Under construction :)

This site is currently under construction; in the meantime, please enjoy this demonstration of importance sampling I made a while ago.

Controls

\( \mu \) =

\( \sigma \) =

\( n \) =

Explanation

Suppose we would like to calculate the expected value of some function \(f\) with respect to the random variable \(X\), which is described by the probability density function \(g(x)\): $$ J[f] := \mathbb{E}_{X}[f(x)] = \int_{-\infty}^{+\infty} f(x) \, g(x) \, \textrm{d}x. $$ First, assume that while the above integral is too difficult to calculate directly, we are still able to draw samples from \(g(x)\). In this case, we can simply draw samples from the distribution and approximate the integral: $$ J[f] \approx \frac{1}{N}\sum_{i=0}^{N-1} f(u_{i}),\quad u_{i} \overset{\textrm{iid}}{\sim} X. $$ Now, suppose that it's also too difficult to sample \(X\), but that we can still evaluate \(g(x)\). In this case, we can draw samples of a different random variable, \(Y\), with distribution \(h(x)\), and we can use these samples to form an alternative approximation to \(J[f]\): $$ J[f] \approx \frac{1}{N}\sum_{i=0}^{N-1} f(u_{i}) \frac{g(u_{i})}{h(u_{i})},\quad u_{i} \overset{\textrm{iid}}{\sim} Y. $$ This technique of using one distribution to integrate with respect to another is known as importance sampling.

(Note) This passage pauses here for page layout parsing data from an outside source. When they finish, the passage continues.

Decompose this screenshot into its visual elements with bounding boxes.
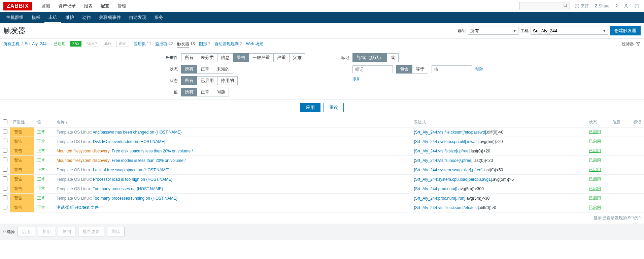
create-trigger-button[interactable]: 创建触发器	[610, 26, 641, 35]
expression-link[interactable]: Srt_Aly_244:system.cpu.util[,iowait]	[415, 139, 479, 144]
top-menu-资产记录[interactable]: 资产记录	[54, 3, 80, 9]
severity-opt-信息[interactable]: 信息	[217, 53, 233, 62]
tagop-opt-包含[interactable]: 包含	[396, 65, 412, 74]
crumb-Web 场景[interactable]: Web 场景	[246, 41, 264, 46]
top-menu-监测[interactable]: 监测	[37, 3, 54, 9]
crumb-图形[interactable]: 图形	[199, 41, 207, 46]
subnav-服务[interactable]: 服务	[150, 12, 167, 23]
expression-link[interactable]: Srt_Aly_244:system.swap.size[,pfree]	[415, 168, 482, 172]
all-hosts-link[interactable]: 所有主机	[3, 41, 20, 47]
trigger-name-link[interactable]: Free inodes is less than 20% on volume /	[112, 158, 185, 163]
support-link[interactable]: 支持	[573, 3, 590, 9]
row-checkbox[interactable]	[3, 176, 7, 181]
top-menu-报表[interactable]: 报表	[80, 3, 97, 9]
state-opt-所有[interactable]: 所有	[181, 65, 197, 74]
top-menu-配置[interactable]: 配置	[97, 3, 113, 9]
apply-button[interactable]: 应用	[300, 103, 320, 112]
value-opt-所有[interactable]: 所有	[181, 88, 197, 96]
top-menu-管理[interactable]: 管理	[113, 3, 130, 9]
row-checkbox[interactable]	[3, 186, 7, 191]
trigger-name-link[interactable]: 测试-监听 /etc/test 文件	[57, 205, 99, 210]
severity-opt-严重[interactable]: 严重	[273, 53, 290, 62]
expression-link[interactable]: Srt_Aly_244:vfs.file.cksum[/etc/test]	[415, 205, 479, 210]
status-link[interactable]: 已启用	[589, 177, 601, 181]
trigger-name-link[interactable]: /etc/passwd has been changed on {HOST.NA…	[93, 130, 182, 135]
subnav-自动发现[interactable]: 自动发现	[125, 12, 150, 23]
trigger-name-link[interactable]: Too many processes on {HOST.NAME}	[93, 186, 163, 191]
status-opt-已启用[interactable]: 已启用	[197, 76, 217, 85]
massupdate-button[interactable]: 批量更新	[78, 227, 104, 236]
status-opt-停用的[interactable]: 停用的	[217, 76, 238, 85]
host-select[interactable]: Srt_Aly_244	[531, 27, 608, 35]
trigger-name-link[interactable]: Free disk space is less than 20% on volu…	[112, 149, 193, 153]
trigger-name-link[interactable]: Disk I/O is overloaded on {HOST.NAME}	[93, 139, 165, 144]
th-name[interactable]: 名称▲	[54, 117, 411, 127]
filter-toggle[interactable]: 过滤器	[622, 41, 641, 47]
crumb-触发器[interactable]: 触发器	[177, 41, 189, 48]
value-opt-正常[interactable]: 正常	[197, 88, 213, 96]
user-icon[interactable]	[622, 4, 630, 8]
expression-link[interactable]: Srt_Aly_244:proc.num[,,run]	[415, 196, 465, 201]
trigger-name-link[interactable]: Processor load is too high on {HOST.NAME…	[93, 177, 172, 182]
row-checkbox[interactable]	[3, 195, 7, 200]
enable-button[interactable]: 启用	[18, 227, 35, 236]
value-opt-问题[interactable]: 问题	[213, 88, 229, 96]
remove-tag-link[interactable]: 移除	[475, 66, 483, 72]
status-link[interactable]: 已启用	[589, 205, 601, 210]
disable-button[interactable]: 禁用	[38, 227, 55, 236]
tagmode-opt-与/或（默认）[interactable]: 与/或（默认）	[352, 53, 387, 62]
expression-link[interactable]: Srt_Aly_244:vfs.file.cksum[/etc/passwd]	[415, 130, 486, 135]
row-checkbox[interactable]	[3, 157, 7, 162]
tag-name-input[interactable]	[352, 65, 393, 73]
severity-opt-未分类[interactable]: 未分类	[197, 53, 217, 62]
crumb-应用集[interactable]: 应用集	[134, 41, 146, 46]
status-link[interactable]: 已启用	[589, 130, 601, 134]
th-severity[interactable]: 严重性	[10, 117, 34, 127]
tag-value-input[interactable]	[432, 65, 472, 73]
subnav-维护[interactable]: 维护	[61, 12, 78, 23]
trigger-name-link[interactable]: Too many processes running on {HOST.NAME…	[93, 196, 177, 201]
severity-opt-警告[interactable]: 警告	[233, 53, 249, 62]
status-link[interactable]: 已启用	[589, 139, 601, 144]
expression-link[interactable]: Srt_Aly_244:proc.num[]	[415, 186, 457, 191]
copy-button[interactable]: 复制	[58, 227, 75, 236]
row-checkbox[interactable]	[3, 139, 7, 143]
severity-opt-所有[interactable]: 所有	[181, 53, 197, 62]
th-value[interactable]: 值	[34, 117, 54, 127]
subnav-动作[interactable]: 动作	[78, 12, 95, 23]
share-link[interactable]: ZShare	[594, 4, 611, 8]
group-select[interactable]: 所有	[468, 27, 518, 35]
status-link[interactable]: 已启用	[589, 148, 601, 153]
state-opt-未知的[interactable]: 未知的	[213, 65, 233, 74]
search-icon[interactable]	[563, 3, 568, 9]
expression-link[interactable]: Srt_Aly_244:vfs.fs.inode[/,pfree]	[415, 158, 472, 163]
row-checkbox[interactable]	[3, 129, 7, 134]
state-opt-正常[interactable]: 正常	[197, 65, 213, 74]
crumb-监控项[interactable]: 监控项	[155, 41, 167, 46]
subnav-关联项事件[interactable]: 关联项事件	[95, 12, 125, 23]
subnav-主机[interactable]: 主机	[44, 12, 61, 23]
th-status[interactable]: 状态	[586, 117, 610, 127]
status-link[interactable]: 已启用	[589, 186, 601, 191]
logout-icon[interactable]	[633, 4, 641, 8]
status-link[interactable]: 已启用	[589, 196, 601, 200]
severity-opt-灾难[interactable]: 灾难	[289, 53, 305, 62]
delete-button[interactable]: 删除	[107, 227, 125, 236]
trigger-name-link[interactable]: Lack of free swap space on {HOST.NAME}	[93, 168, 169, 172]
row-checkbox[interactable]	[3, 148, 7, 153]
select-all-checkbox[interactable]	[3, 119, 7, 124]
tagmode-opt-或[interactable]: 或	[387, 53, 399, 62]
crumb-自动发现规则[interactable]: 自动发现规则	[214, 41, 239, 46]
row-checkbox[interactable]	[3, 167, 7, 172]
tagop-opt-等于[interactable]: 等于	[412, 65, 428, 74]
logo[interactable]: ZABBIX	[3, 2, 32, 10]
status-opt-所有[interactable]: 所有	[181, 76, 197, 85]
host-crumb-link[interactable]: Srt_Aly_244	[25, 41, 46, 46]
global-search-input[interactable]	[519, 2, 570, 10]
severity-opt-一般严重[interactable]: 一般严重	[249, 53, 274, 62]
status-link[interactable]: 已启用	[589, 158, 601, 163]
row-checkbox[interactable]	[3, 205, 7, 209]
subnav-模板[interactable]: 模板	[28, 12, 44, 23]
expression-link[interactable]: Srt_Aly_244:system.cpu.load[percpu,avg1]	[415, 177, 492, 182]
expression-link[interactable]: Srt_Aly_244:vfs.fs.size[/,pfree]	[415, 149, 470, 153]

In the example above, $$ f(x) = 1, \quad g(x) = \frac{2/\pi}{1+4x^{2}},\quad\textrm{and}\quad h(y) = \frac{1}{\sigma\sqrt{2\pi}}\textrm{e}^{-\frac{1}{2}\big(\frac{y-\mu}{\sigma}\big)^{2}}. $$ Namely, we are using a normal distribution to approximate the integral of a Cauchy distribution over the real numbers. By adjusting \(\mu\) and \(\sigma\), we can test the performance of different sampling densities, and visually explore how they behave: gray rectangles are located along the horizontal axis according to where the red distribution generates samples, while their heights are calculated according to the ratio of \(g(x)/h(x)\). Since the true value of the integral is 1, we can easily guage whether the approximation is close.

A question that naturally arises is "which is the best sampling density?" One useful criteria is related to variance of the calculated expectation, implying that the best sampling density is the one that minimizes the sampling variance. Richard and Zhang (2005) describe a method for choosing such a sampling density, which they call Efficient Importance Sampling (EIS), and this distribution is used above when the "Use EIS" button is pressed.